Punto de vista: Tenemos que blindar la democracia
Por Jim Porto, exalcalde de Carrboro
El 4 de julio de 2026 conmemoramos el 250º aniversario de la declaración de nuestra independencia. Tras la guerra con Gran Bretaña, esta declaración se hizo realidad con la firma del Tratado de París en 1783.
Los Artículos de la Confederación, nuestra primera forma de gobierno, se redactaron en 1777, se aprobaron en 1781 y estuvieron vigentes hasta 1788. Los Artículos de la Confederación fracasaron. Pero su sustitución no fue nada fácil.
La Convención Constitucional tenía por objeto retocar los Artículos sin introducir cambios importantes, pero las colonias nunca pudieron funcionar como un único Estado-nación bajo dichos Artículos.

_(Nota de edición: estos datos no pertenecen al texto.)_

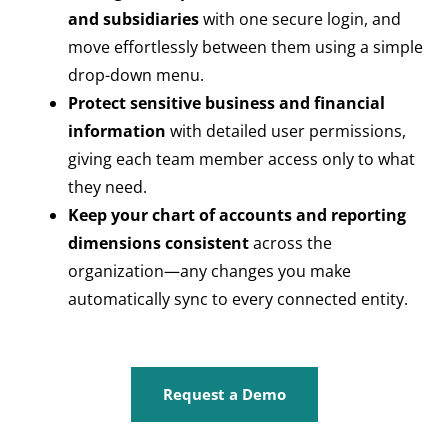
and subsidiaries
with one secure login, and
move effortlessly between them using a simple
drop-down menu.
Protect sensitive business and financial
information
with detailed user permissions,
giving each team member access only to what
they need.
Keep your chart of accounts and reporting
dimensions consistent
across the
organization—any changes you make
automatically sync to every connected entity.
Request a Demo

Por ello, delegados clave como Madison, Washington, Morris, Franklin, Sherman y Hamilton propusieron un rediseño total. El país tenía once años de antigüedad (desde 1776) cuando los delegados se reunieron en Filadelfia en 1787.
Muchos de estos fundadores habían recibido una educación clásica y comprendían los peligros de la democracia, que según Aristóteles era uno de los regímenes «malos», ya que un régimen de amplia participación acabaría sucumbiendo a un líder carismático (las democracias de Atenas y Roma habían fracasado). Benjamin Franklin mantuvo este famoso diálogo con una observadora tras la clausura de la Convención: «Bueno, doctor, ¿qué tenemos, una república o una monarquía?». A lo que Franklin respondió: «Una república, señora, si es capaz de conservarla».

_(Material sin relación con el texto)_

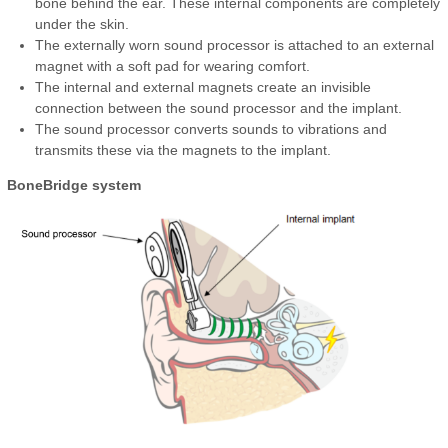
bone behind the ear. These internal components are completely
under the skin.
The externally worn sound processor is attached to an external
magnet with a soft pad for wearing comfort.
The internal and external magnets create an invisible
connection between the sound processor and the implant.
The sound processor converts sounds to vibrations and
transmits these via the magnets to the implant.
BoneBridge system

Aunque casi todos los delegados de la Convención Constitucional apoyaban firmemente la necesidad de sustituir los Artículos, no se ponían de acuerdo sobre la forma que adoptaría la nueva Constitución. El gran compromiso otorgó a los estados pequeños una representación igualitaria en el Senado a cambio de que apoyaran el plan constitucional que, en un principio, se había propuesto como representación proporcional en ambas cámaras (según la población). Este compromiso dejó la Cámara de Representantes como la única con representación proporcional. El compromiso alcanzado para elegir al presidente fue el colegio electoral. A cada estado se le asignaron electores en número igual a su representación en el Congreso (senadores más diputados).

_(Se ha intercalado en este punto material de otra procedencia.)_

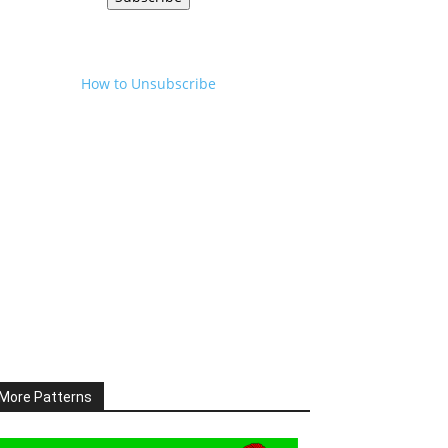
How to Unsubscribe
More Patterns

Estos dos compromisos para evitar la tiranía de la mayoría, tal y como Madison expuso en los Ensayos Federalistas, otorgaron a la minoría (los estados con menor población) un poder considerable. La forma en que se ha utilizado este poder se asemeja ahora más a una tiranía de la minoría.
Aunque el país, como Estado soberano, tiene 250 años, la democracia forjada en la Convención Constitucional cumple 238 años. El Dr. Franklin se habría sorprendido de que la obra de la Constitución haya perdurado tanto tiempo, pero no le habría sorprendido el intento de Trump de derrocarla.
Como observador de larga data de nuestra democracia, estoy convencido de que nuestra democracia sobrevivirá. Además, creo que se nos ha brindado una oportunidad de oro para blindar la democracia, al identificar los puntos débiles de nuestro sistema que debemos reforzar, empezando por el Tribunal Supremo, las limitaciones a la Presidencia, una mayor independencia del Ministerio de Justicia y de las Fuerzas Armadas, y directrices estrictas sobre el uso de los decretos presidenciales y el Colegio Electoral.
Para blindar la democracia, debemos elegir únicamente a aquellos que estén comprometidos con la Constitución y con su fortalecimiento. Si actuamos ahora, nuestros descendientes dentro de 250 años nos lo agradecerán.